> **TASK OBJECTIVE**
Go through the records below and show every line with the string "รองร".

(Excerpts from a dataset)
▬▬▬▬▬▬

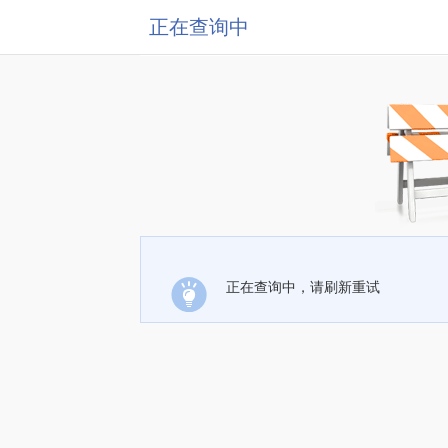
正在查询中
正在查询中，请刷新重试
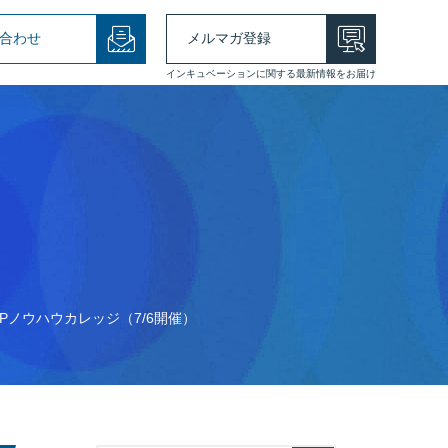
合わせ
メルマガ登録
インキュベーションに関する最新情報をお届け
Pノウハウカレッジ（7/6開催）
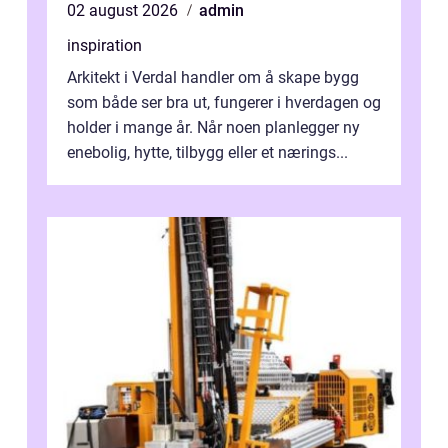
02 august 2026
admin
inspiration
Arkitekt i Verdal handler om å skape bygg
som både ser bra ut, fungerer i hverdagen og
holder i mange år. Når noen planlegger ny
enebolig, hytte, tilbygg eller et nærings...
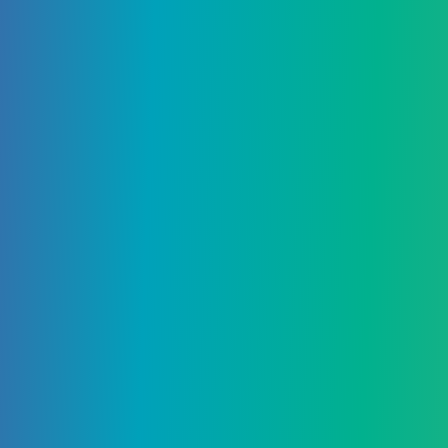
31 Августа, 2020
Все билды и сборки
персонажей в Wasteland 3
31 Августа, 2020
Все NPC и Персонажи в Mortal
Shell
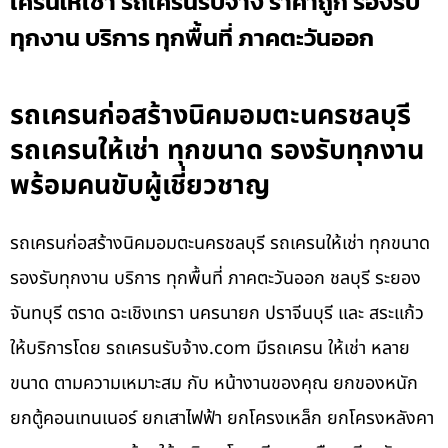
เครนให้เช่า รถเครนรับจ้าง ราคาถูก รองรับ
ทุกงาน บริการ ทุกพื้นที่ ภาคตะวันออก
รถเครนก่อสร้างนิคมอมตะนครชลบุรี
รถเครนให้เช่า ทุกขนาด รองรับทุกงาน
พร้อมคนขับผู้เชี่ยวชาญ
รถเครนก่อสร้างนิคมอมตะนครชลบุรี รถเครนให้เช่า ทุกขนาด
รองรับทุกงาน บริการ ทุกพื้นที่ ภาคตะวันออก ชลบุรี ระยอง
จันทบุรี ตราด ฉะเชิงเทรา นครนายก ปราจีนบุรี และ สระแก้ว
ให้บริการโดย รถเครนรับจ้าง.com มีรถเครน ให้เช่า หลาย
ขนาด ตามความเหมาะสม กับ หน้างานของคุณ ยกของหนัก
ยกตู้คอนเทนเนอร์ ยกเสาไฟฟ้า ยกโครงเหล็ก ยกโครงหลังคา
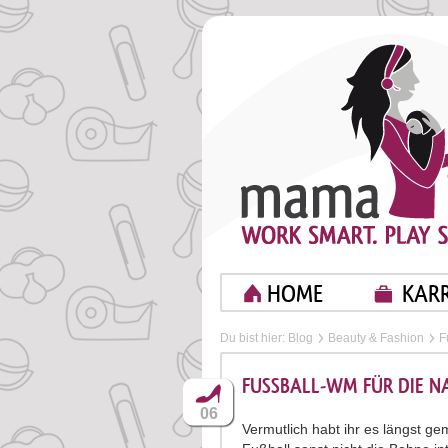
HOME
KARR
Du bist hier:
Blog
Beauty & Fashion
F
FUSSBALL-WM FÜR DIE NA
06
Vermutlich habt ihr es längst g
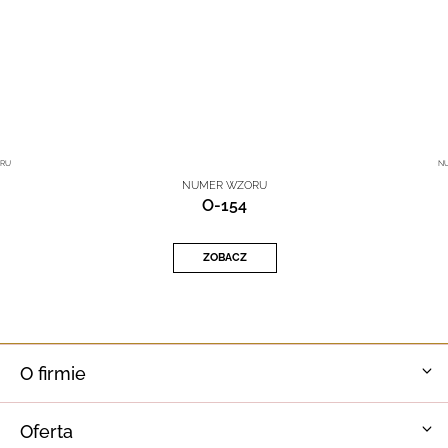
RU
N
NUMER WZORU
O-154
ZOBACZ
O firmie
Oferta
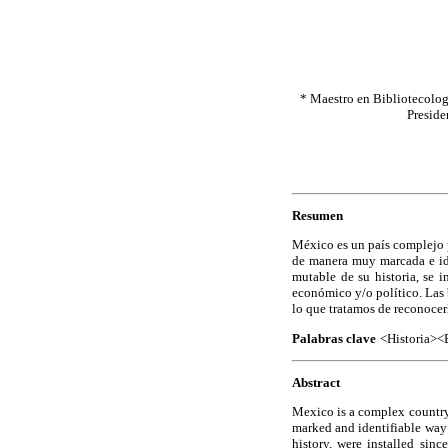
* Maestro en Bibliotecolog
Preside
Resumen
México es un país complejo po
de manera muy marcada e ide
mutable de su historia, se i
económico y/o político. Las b
lo que tratamos de reconocer
Palabras clave
<Historia><
Abstract
Mexico is a complex country b
marked and identifiable way 
history, were installed sinc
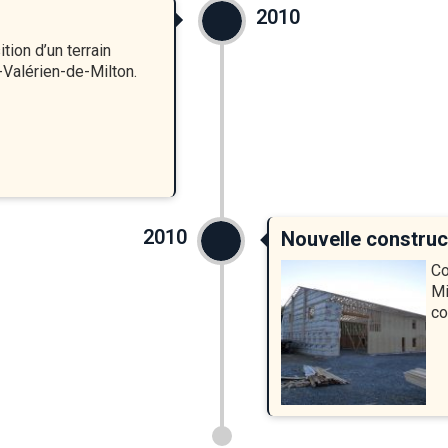
2010
ition d’un terrain
-Valérien-de-Milton.
2010
Nouvelle construc
Co
Mi
co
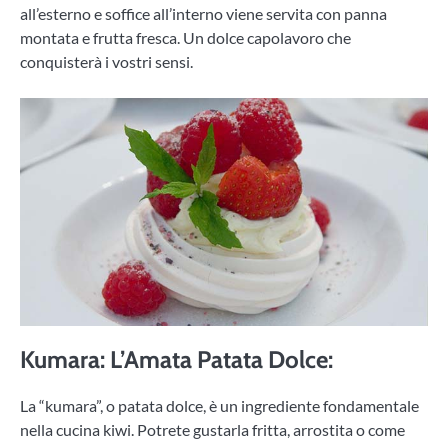
all’esterno e soffice all’interno viene servita con panna
montata e frutta fresca. Un dolce capolavoro che
conquisterà i vostri sensi.
Kumara: L’Amata Patata Dolce:
La “kumara”, o patata dolce, è un ingrediente fondamentale
nella cucina kiwi. Potrete gustarla fritta, arrostita o come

▬▬▬▬▬▬

> **YOUR SOLUTION**
เครนให้เช่า รถเครนรับจ้าง ราคาถูก รองรับ
รถเครนให้เช่า ทุกขนาด รองรับทุกงาน
รองรับทุกงาน บริการ ทุกพื้นที่ ภาคตะวันออก ชลบุรี ระยอง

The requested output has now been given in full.